Disunnahkan untuk pergi ke tempat sholat dengan berjalan kaki, begitu juga ketika pulangnya. Sebagaimana yang diriwayatkan oleh Ibnu Umar:
“Rasulullah Shallallahu ‘alaihi wa sallam biasa berangkat shalat ‘id dengan berjalan kaki, begitu pula ketika pulang dengan berjalan kaki.” (Riwayat Ibnu Majah).

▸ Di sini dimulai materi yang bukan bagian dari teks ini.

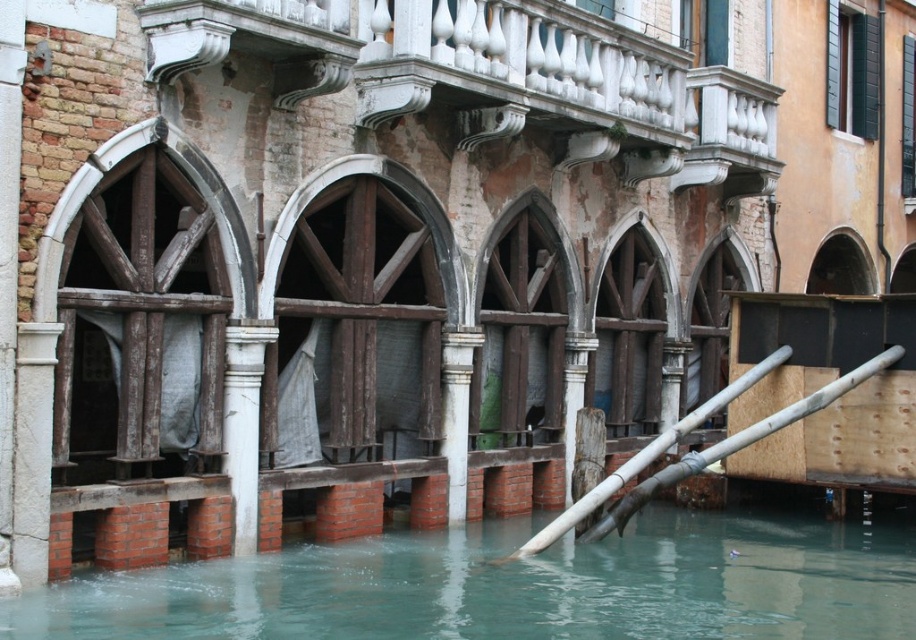 You are a tourist visiting Venice and want to take a photo of the historic building. You notice the smooth bamboo pole at lower right and the white stone column at center. Which object should you focus on if you want to capture the taller one in your photo?

The smooth bamboo pole at lower right is much taller than the white stone column at center, so you should focus on the smooth bamboo pole at lower right to capture the taller one in your photo.

You are a tourist standing in front of the historic building in Venice. You notice the smooth bamboo pole at lower right and the white stone column at center. Which object is closer to the water level?

The smooth bamboo pole at lower right is located below the white stone column at center, so it is closer to the water level.

You are a tourist visiting Venice and want to take a photo of the clear water at lower center and the green wood archway at center. Which object in the scene is larger?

عَنْ عَلِيِّ بْنِ أَبِي طَالِبٍ رضي الله عنه ، قَالَ: مِنْ السُّنَّةِ أَنْ تَخْرُجَ إِلَى الْعِيدِ مَاشِيًا، وَأَنْ تَأْكُلَ شَيْئًا قَبْلَ أَنْ تَخْرُجَ
Dari Ali bin Abi Thalib ra. ia berkata, “Termasuk perkara sunnah jika keluar untuk melaksanakan sholat ‘Id dengan berjalan kaki dan memakan seseuatu terlebih dulu sebelum keluar.” (Riwayat Tirmidzi).
Pergi ke tempat shalat ‘Id lewat satu jalan dan pulang lewat jalan lainnya.
عَنْ جَابِرِ بْنِ عَبْدِ اللَّهِ، رَضِي اللَّهُ عَنْهُمَا، قَالَ : كَانَ النَّبِيُّ صلى الله عليه وسلم إِذَا كَانَ يَوْمُ عِيدٍ خَالَفَ الطَّرِيقَ
Dari Jabir bin Abdillah radhiyallahu ‘anhu, ia berkata, “Nabi Muhammad Shallallahu ‘alaihi wa sallam jika pada hari ‘Id menyelisihi jalan (pergi lewat satu jalan dan pulang lewat jalan lain). (Riwayat Bukhari).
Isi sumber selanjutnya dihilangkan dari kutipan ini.